Praktisch bedeutet das: Haben Sie drei Jahre in Großbritannien gearbeitet und dort National Insurance gezahlt oder NI‑Credits erhalten und zusätzlich zwei Jahre in Deutschland Beiträge erworben, können diese Zeiten zusammengerechnet werden. Dadurch erfüllen Sie die deutsche Wartezeit von fünf Jahren oder die Mindestjahre für die britische Rente.
Wichtig: Die Zusammenrechnung dient primär dazu, dass die Mindestvoraussetzungen erfüllt werden. Die Höhe der späteren Rente wird nach dem Recht des jeweiligen Landes berechnet. Deutschland zahlt den Anteil, der auf deutsche Beitragszeiten entfällt; Großbritannien zahlt entsprechend für die Zeiten, die dort als qualifying years gelten. Es gibt also keine automatische Höherstufung eines Landes auf Basis der Beiträge im anderen Land.
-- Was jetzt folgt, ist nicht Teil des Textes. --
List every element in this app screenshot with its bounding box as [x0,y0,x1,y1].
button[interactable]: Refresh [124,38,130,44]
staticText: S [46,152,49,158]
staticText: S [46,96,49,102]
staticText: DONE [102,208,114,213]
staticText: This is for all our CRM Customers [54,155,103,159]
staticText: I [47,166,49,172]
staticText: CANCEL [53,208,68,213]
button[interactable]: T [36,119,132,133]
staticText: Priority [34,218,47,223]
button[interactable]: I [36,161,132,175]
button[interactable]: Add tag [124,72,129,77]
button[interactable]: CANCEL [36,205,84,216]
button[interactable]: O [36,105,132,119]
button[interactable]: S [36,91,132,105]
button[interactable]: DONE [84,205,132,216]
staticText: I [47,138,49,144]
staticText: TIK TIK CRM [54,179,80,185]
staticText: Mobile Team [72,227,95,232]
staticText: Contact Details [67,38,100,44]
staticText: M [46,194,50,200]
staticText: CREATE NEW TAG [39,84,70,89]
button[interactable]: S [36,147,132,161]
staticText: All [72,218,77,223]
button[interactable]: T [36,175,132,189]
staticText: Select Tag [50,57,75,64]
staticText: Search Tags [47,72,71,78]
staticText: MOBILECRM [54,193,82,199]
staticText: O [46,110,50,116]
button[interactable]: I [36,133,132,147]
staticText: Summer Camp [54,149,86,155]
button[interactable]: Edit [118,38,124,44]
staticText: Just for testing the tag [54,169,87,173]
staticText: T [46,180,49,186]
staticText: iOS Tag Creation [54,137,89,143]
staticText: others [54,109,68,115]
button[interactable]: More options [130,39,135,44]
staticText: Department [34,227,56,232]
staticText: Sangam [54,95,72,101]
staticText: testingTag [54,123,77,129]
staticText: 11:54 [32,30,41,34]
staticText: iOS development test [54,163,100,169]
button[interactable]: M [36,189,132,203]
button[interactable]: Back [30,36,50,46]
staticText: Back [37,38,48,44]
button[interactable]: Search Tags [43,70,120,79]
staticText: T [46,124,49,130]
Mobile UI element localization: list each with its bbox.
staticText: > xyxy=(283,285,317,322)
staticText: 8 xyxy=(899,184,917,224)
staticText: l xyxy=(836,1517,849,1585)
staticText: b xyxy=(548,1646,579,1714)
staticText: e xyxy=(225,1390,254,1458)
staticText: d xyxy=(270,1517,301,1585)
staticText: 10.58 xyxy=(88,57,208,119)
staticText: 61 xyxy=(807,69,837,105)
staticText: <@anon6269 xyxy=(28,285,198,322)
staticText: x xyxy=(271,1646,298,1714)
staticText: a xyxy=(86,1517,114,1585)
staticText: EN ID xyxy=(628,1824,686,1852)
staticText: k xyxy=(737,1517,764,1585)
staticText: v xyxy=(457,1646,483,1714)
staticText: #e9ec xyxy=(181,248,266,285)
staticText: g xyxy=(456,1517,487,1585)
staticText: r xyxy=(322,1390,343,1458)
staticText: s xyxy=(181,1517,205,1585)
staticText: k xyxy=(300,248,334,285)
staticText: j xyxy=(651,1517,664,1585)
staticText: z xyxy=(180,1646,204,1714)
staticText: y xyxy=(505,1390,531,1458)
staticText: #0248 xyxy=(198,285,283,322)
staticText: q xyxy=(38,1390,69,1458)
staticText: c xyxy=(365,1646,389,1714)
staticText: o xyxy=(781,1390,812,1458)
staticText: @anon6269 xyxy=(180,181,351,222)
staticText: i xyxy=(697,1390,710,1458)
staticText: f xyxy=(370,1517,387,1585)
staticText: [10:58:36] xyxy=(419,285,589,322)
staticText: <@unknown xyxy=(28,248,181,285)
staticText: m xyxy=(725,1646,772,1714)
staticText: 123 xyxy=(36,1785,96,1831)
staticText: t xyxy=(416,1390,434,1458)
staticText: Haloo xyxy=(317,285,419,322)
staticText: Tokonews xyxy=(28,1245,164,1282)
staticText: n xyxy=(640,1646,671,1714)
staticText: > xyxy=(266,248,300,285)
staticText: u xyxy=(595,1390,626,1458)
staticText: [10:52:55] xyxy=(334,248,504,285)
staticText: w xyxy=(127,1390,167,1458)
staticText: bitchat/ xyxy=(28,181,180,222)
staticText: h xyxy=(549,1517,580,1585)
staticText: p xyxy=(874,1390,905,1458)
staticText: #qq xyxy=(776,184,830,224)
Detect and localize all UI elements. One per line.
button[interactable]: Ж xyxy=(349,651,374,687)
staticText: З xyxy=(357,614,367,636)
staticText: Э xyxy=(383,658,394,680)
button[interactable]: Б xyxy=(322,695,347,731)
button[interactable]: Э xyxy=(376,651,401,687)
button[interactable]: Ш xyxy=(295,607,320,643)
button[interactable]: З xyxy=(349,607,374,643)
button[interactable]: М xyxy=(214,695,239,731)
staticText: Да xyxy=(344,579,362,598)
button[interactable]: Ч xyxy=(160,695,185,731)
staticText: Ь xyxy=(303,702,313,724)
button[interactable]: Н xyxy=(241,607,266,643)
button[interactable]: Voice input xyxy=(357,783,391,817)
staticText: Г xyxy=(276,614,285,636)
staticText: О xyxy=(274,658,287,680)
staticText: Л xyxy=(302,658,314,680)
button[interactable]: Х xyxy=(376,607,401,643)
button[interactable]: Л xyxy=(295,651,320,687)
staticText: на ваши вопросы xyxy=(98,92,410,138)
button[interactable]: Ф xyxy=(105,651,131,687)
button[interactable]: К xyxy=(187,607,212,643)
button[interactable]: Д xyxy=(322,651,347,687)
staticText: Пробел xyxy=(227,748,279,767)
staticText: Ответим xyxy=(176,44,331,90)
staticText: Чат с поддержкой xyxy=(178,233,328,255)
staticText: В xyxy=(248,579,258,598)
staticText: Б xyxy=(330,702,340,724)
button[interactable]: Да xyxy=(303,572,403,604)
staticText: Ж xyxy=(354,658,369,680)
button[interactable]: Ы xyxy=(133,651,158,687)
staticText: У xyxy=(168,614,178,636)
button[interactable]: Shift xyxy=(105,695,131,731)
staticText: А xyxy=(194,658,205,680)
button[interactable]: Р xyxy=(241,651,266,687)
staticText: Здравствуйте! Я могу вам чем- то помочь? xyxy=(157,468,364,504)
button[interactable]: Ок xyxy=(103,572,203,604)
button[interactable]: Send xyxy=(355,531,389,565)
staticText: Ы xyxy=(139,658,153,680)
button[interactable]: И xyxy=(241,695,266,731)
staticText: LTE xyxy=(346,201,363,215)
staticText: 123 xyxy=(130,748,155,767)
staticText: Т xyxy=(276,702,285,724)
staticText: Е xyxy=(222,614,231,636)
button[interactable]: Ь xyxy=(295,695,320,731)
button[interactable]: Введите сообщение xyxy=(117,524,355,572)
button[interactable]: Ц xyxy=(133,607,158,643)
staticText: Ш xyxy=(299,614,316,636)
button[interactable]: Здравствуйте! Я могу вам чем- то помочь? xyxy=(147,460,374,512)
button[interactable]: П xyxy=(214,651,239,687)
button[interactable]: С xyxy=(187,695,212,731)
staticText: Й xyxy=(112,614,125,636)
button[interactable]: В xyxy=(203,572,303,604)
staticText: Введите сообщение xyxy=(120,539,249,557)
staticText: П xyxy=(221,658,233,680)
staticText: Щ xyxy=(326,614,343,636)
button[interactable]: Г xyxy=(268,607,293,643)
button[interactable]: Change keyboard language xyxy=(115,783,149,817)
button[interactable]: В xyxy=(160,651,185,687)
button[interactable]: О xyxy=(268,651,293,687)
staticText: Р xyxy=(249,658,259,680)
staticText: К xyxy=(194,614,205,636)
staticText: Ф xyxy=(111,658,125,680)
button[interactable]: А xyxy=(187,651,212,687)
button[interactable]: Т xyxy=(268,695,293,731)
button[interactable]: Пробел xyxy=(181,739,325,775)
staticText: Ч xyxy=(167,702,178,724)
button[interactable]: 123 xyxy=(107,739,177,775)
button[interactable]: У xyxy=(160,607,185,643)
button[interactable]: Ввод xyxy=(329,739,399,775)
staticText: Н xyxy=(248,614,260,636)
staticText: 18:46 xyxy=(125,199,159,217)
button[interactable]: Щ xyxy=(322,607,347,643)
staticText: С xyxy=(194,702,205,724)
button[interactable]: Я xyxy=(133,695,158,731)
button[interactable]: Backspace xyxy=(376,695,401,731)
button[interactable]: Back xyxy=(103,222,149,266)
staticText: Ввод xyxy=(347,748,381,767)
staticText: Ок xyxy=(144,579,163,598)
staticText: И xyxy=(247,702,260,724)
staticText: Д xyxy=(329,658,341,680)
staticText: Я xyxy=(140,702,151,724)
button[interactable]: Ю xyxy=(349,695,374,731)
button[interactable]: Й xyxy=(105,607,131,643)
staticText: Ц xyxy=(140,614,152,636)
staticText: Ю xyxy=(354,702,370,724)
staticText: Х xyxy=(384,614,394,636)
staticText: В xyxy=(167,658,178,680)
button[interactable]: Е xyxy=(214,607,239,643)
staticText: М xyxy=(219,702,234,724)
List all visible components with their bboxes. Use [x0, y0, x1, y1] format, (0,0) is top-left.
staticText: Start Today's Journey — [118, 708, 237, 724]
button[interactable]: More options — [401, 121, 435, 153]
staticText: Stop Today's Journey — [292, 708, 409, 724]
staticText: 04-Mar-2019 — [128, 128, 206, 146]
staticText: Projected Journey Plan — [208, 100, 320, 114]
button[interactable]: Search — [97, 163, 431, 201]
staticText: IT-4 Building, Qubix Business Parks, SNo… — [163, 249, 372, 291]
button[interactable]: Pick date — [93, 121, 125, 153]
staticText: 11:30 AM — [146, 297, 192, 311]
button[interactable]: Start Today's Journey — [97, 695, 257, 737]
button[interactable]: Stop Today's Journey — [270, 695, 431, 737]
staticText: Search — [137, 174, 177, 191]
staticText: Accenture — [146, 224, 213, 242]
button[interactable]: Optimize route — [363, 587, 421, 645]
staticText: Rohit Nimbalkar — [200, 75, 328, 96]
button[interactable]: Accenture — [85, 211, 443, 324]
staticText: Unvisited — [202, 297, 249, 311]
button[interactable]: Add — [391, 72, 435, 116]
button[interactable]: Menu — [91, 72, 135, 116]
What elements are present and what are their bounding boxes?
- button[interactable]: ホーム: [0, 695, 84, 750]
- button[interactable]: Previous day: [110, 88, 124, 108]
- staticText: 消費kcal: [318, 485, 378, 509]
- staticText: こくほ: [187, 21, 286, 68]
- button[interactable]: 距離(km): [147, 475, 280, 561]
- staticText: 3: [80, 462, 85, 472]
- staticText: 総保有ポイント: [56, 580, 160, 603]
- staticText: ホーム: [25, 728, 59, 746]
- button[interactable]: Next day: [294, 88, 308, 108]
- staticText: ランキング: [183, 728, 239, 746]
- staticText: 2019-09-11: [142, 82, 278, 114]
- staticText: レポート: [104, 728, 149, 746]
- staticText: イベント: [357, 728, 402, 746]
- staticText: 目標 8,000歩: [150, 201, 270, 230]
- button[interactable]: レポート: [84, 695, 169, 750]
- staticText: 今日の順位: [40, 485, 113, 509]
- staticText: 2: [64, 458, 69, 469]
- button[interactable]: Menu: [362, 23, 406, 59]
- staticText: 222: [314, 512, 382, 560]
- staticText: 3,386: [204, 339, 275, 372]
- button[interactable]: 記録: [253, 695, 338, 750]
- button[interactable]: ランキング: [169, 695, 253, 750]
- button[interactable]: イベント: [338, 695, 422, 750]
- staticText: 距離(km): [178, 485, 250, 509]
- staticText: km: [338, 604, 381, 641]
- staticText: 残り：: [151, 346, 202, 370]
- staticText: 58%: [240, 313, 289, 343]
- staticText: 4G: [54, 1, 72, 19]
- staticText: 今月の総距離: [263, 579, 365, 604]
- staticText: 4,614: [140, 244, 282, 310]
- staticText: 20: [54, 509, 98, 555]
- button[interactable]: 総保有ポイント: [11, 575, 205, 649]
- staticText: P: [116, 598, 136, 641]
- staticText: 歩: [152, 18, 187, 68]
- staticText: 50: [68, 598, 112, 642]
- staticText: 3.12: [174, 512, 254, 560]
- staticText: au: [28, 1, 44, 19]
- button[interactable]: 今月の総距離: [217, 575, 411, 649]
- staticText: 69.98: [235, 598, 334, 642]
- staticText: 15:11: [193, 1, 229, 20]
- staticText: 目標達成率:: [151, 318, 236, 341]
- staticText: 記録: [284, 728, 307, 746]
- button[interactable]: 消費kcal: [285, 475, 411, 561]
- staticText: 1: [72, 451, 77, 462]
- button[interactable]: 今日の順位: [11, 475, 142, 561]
Wie es funktioniert — technische Abläufe
Der Prozess beruht auf einem Sozialversicherungsabkommen zwischen beiden Staaten. Wenn Sie einen Rentenantrag stellen, fragt die Rentenbehörde des Landes, in dem Sie den Antrag stellen, bei der Behörde des anderen Landes die dort gespeicherten Zeiten an. In der Praxis heißt das: Sie stellen z. B. In Deutschland den Rentenantrag bei der Deutschen Rentenversicherung. Diese prüft zunächst, ob Sie die deutsche Mindestwartezeit (5 Jahre) erfüllen — notfalls durch Anrechnung von UK‑Zeiten. Anschließend fordert sie von der britischen Behörde Informationen zu Ihren qualifying years an.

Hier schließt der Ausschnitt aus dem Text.